— EXERCISE —
Only one stretch of the data below is needed. Output the lines from the one with "Privacy Policy (1200, 2207)" up to and including the one with "BOOOM Digital (670, 1615)", exactly as they stand.

Dataset entries
==============================

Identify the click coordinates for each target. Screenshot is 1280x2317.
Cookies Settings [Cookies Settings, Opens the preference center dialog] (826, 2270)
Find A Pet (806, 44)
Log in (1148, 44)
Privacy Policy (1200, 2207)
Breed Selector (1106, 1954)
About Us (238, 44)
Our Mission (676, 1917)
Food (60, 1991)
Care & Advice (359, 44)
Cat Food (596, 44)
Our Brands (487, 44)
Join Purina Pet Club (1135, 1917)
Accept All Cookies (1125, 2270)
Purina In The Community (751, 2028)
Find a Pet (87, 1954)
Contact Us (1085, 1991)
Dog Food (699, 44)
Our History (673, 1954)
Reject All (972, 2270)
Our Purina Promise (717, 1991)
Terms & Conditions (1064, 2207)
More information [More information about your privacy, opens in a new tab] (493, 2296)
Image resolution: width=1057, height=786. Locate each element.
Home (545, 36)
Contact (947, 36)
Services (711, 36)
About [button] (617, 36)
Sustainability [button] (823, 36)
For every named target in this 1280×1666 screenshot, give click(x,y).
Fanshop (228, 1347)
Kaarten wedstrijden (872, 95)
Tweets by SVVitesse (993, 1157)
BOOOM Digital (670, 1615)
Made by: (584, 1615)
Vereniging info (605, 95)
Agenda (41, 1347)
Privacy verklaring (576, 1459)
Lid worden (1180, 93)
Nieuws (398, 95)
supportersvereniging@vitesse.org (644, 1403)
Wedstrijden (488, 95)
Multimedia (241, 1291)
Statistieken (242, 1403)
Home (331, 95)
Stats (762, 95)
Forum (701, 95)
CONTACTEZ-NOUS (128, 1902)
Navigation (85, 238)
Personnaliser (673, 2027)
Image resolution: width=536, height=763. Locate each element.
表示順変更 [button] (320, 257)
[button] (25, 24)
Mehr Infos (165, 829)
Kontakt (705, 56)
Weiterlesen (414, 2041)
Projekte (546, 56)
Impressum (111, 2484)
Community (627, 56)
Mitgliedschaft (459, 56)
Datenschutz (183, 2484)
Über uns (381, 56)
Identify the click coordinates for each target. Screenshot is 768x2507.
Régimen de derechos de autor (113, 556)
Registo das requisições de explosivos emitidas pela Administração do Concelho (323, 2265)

==============================

— SOLUTION —
Privacy Policy (1200, 2207)
Breed Selector (1106, 1954)
About Us (238, 44)
Our Mission (676, 1917)
Food (60, 1991)
Care & Advice (359, 44)
Cat Food (596, 44)
Our Brands (487, 44)
Join Purina Pet Club (1135, 1917)
Accept All Cookies (1125, 2270)
Purina In The Community (751, 2028)
Find a Pet (87, 1954)
Contact Us (1085, 1991)
Dog Food (699, 44)
Our History (673, 1954)
Reject All (972, 2270)
Our Purina Promise (717, 1991)
Terms & Conditions (1064, 2207)
More information [More information about your privacy, opens in a new tab] (493, 2296)
Image resolution: width=1057, height=786. Locate each element.
Home (545, 36)
Contact (947, 36)
Services (711, 36)
About [button] (617, 36)
Sustainability [button] (823, 36)
For every named target in this 1280×1666 screenshot, give click(x,y).
Fanshop (228, 1347)
Kaarten wedstrijden (872, 95)
Tweets by SVVitesse (993, 1157)
BOOOM Digital (670, 1615)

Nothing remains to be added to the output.